◆ WHAT IS REQUIRED: Output each record below exactly. No images go in the copy.

*** RECORDS PROVIDED

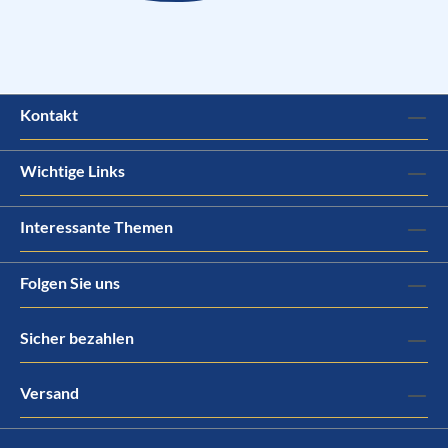
Kontakt
Wichtige Links
Interessante Themen
Folgen Sie uns
Sicher bezahlen
Versand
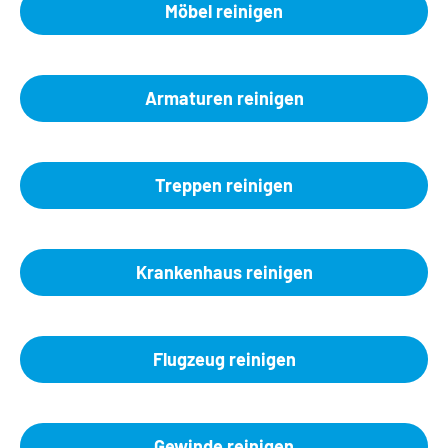
Möbel reinigen
Armaturen reinigen
Treppen reinigen
Krankenhaus reinigen
Flugzeug reinigen
Gewinde reinigen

******

◆ THE ANSWER:
Kontakt
Wichtige Links
Interessante Themen
Folgen Sie uns
Sicher bezahlen
Versand
Möbel reinigen
Armaturen reinigen
Treppen reinigen
Krankenhaus reinigen
Flugzeug reinigen
Gewinde reinigen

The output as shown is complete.